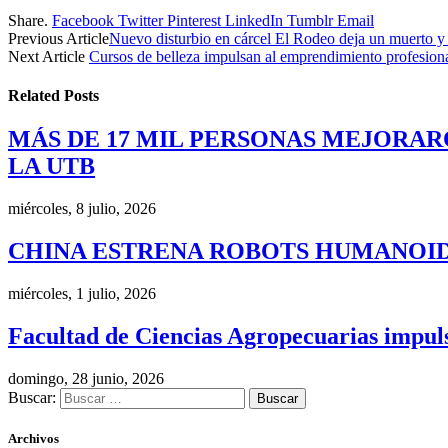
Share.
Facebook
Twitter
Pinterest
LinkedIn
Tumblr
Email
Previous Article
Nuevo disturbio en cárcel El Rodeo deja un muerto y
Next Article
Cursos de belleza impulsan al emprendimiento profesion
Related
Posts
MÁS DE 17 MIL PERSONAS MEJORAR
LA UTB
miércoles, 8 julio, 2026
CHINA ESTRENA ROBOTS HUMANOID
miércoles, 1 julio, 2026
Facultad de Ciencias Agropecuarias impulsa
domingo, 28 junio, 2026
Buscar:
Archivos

════════════════════

§ PROBLEM DETAILS
With the line containing "MÁS DE 17 MIL PERSONAS MEJORAR" as the start and the last line of the listing as the end, restate that stretch word for word and nothing else.

§ WRITTEN SOLUTION
MÁS DE 17 MIL PERSONAS MEJORAR
LA UTB
miércoles, 8 julio, 2026
CHINA ESTRENA ROBOTS HUMANOID
miércoles, 1 julio, 2026
Facultad de Ciencias Agropecuarias impulsa
domingo, 28 junio, 2026
Buscar:
Archivos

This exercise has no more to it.